Professor Bruce Thom, former chair of the federal Coasts and Climate Change Council, says the planning system should adopt higher-end thresholds for developments that are expected to last.
He was part of a 2009 government study into the climate change risks to Australia’s coast. It found that hundreds of thousands of buildings would be at risk of flooding and damage under a high sea level rise scenario that coincides with a storm surge.
Prof Thom says king tides – which aren’t connected with human-caused global warming – help us understand sea level rise because they make local impacts clear.
(“King tide” isn’t a scientific term. It refers to the biggest of the regular “spring tides”, which occur when the Moon is full or new, and aligned with the Earth and the Sun.)

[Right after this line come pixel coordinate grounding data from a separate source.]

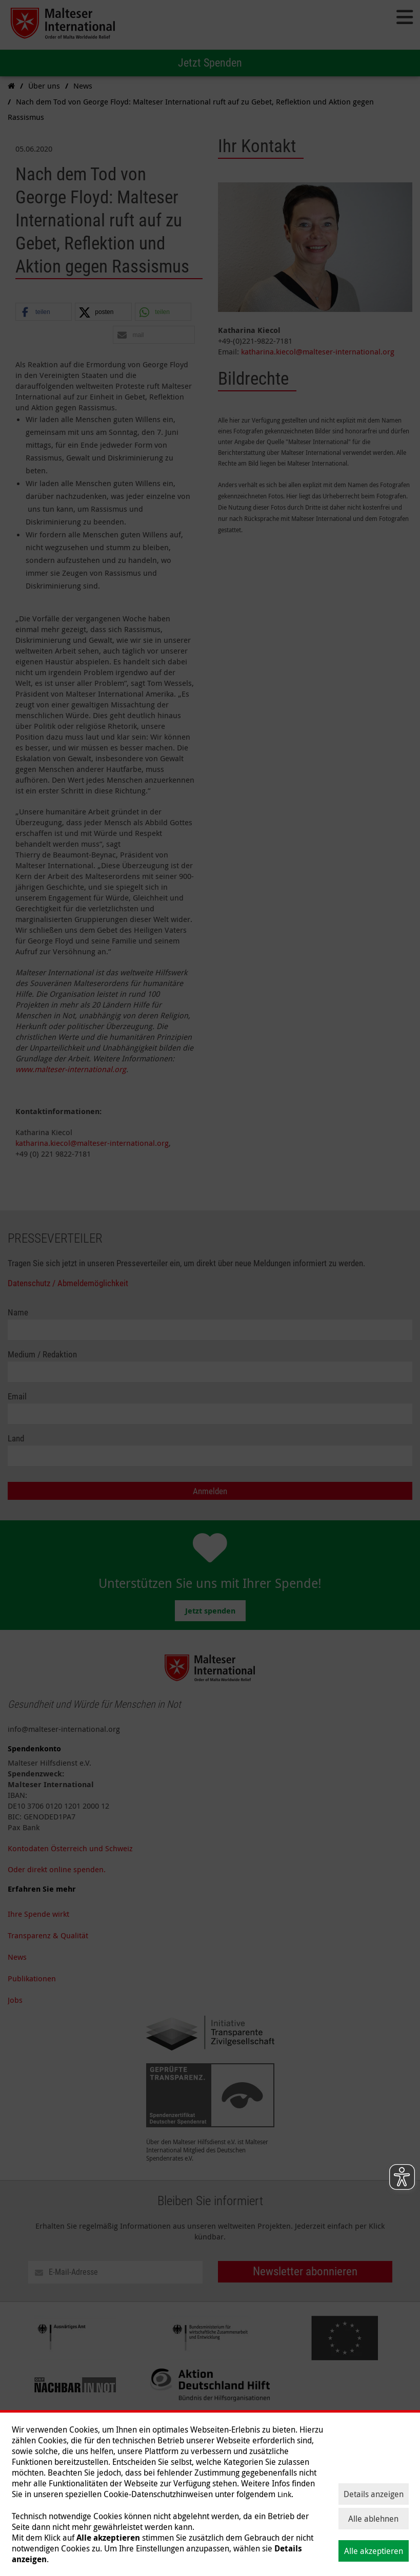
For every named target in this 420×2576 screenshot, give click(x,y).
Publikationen (32, 1978)
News (17, 1957)
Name (18, 1312)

Local knowledge is useful, because sea level is more complex than you might think. Firstly, the ocean isn’t flat – it’s constantly in flux, in the same way as the atmosphere moves according to high and low pressure systems. Secondly, tidal levels depend on the shape of the shoreline.
“What happens at a particular place can vary enormously because of the nature of the bays, inlets, lakes and lagoons,” Prof Thom says.
Climate change causes sea level rise in two main ways: by increasing ocean temperatures (water expands as it warms) and by melting glaciers, ice caps and ice sheets.
“In certain parts of Australia we’ve had a very small amount of sea level rise going on for some time,” he says. “The fear scientists have is that the rate of rise will increase – that it isn’t linear and could be exponential. The big concern is disturbance to the Greenland ice sheet or the West Antarctic ice sheet.”